National and local Islamic groups differ over Hamline University’s response to the art dispute

Two national Muslim organizations this week encouraged Hamline University to reconsider its decision not to retain it An art teacher showing pictures of the Prophet MuhammadA state-affiliated Islamist group reiterated its belief that the teacher’s actions were anti-Islamic.

The National Office of the Council on American-Islamic Relations said in a statement on Friday that it strongly discouraged people from displaying images of the Prophet, but distinguished between professors showing them in an academic setting and others who intended to attack or ridicule their faith.

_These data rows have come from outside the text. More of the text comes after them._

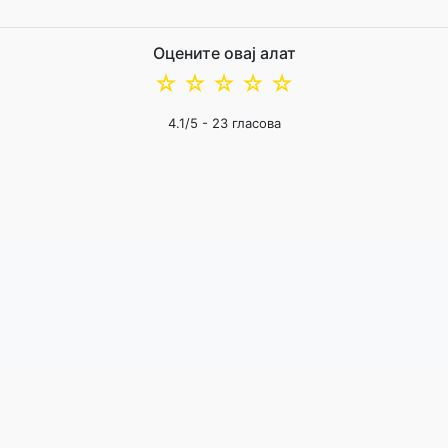
Оцените овај алат
☆
☆
☆
☆
☆
4.1
/5 -
23
гласова
Политика приватности
нас
|
од 2019.
© 2026 PDF.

The group said, “What we find un-Islamic is not necessarily anti-Islam, and we must be careful to distinguish between these two concepts.” “Academics should not be condemned as bigots without evidence or lose office without justification.”

The group’s statement — which it said reflected CAIR’s “only official position” — came in direct contradiction to statements made earlier this week by leaders of the group’s Minnesota chapter, which reiterated its support for Hamlin University officials who chose not to renew the coach. for a duration.

Hamlin University administrators find themselves under national scrutiny as groups debate how schools should respond when concerns about academic freedom and religious tolerance seem to collide. Some groups said the university needed to work to support an increasingly diverse student body, while others said it overreached and inappropriately delved into religious controversy.

Hamlin’s board of trustees said Friday that it was reviewing the university’s policies, as well as concerns raised by students and staff.

“Upholding academic freedom and promoting an inclusive and respectful learning environment for our students are both required to fulfill our mission,” the council said in a statement. We will go forward together and we will be stronger for this.”

Scholars and religious leaders have sometimes disagreed over whether Islam allows images of the Prophet Muhammad. Some Muslims argue that images are strictly forbidden to avoid deification of someone other than God. Others have pictures of the Prophet in their homes.

In a global art class this fall, assistant instructor Erica Lopez-Prater showed students two-century-old works of art depicting the Prophet receiving revelations from the angel Gabriel that would later form the basis of the Qur’an. She said she spent “at least two minutes” preparing the students for the photos.

One of her students, Aram Wedatallah, president of the Hamelin Muslim Student Association, saw the warning as evidence that a coach should not display the artwork. She contacted university officials, who later called the action “disrespectfully reckless, disrespectful and anti-Islam”—a description López-Prater found deeply troubling.

Lopez-Prater has been talking to department leaders about teaching another class this spring. The university did not renew her contract.

The university’s response sparked a strong reaction from some professors who feared it could have a chilling effect on higher education.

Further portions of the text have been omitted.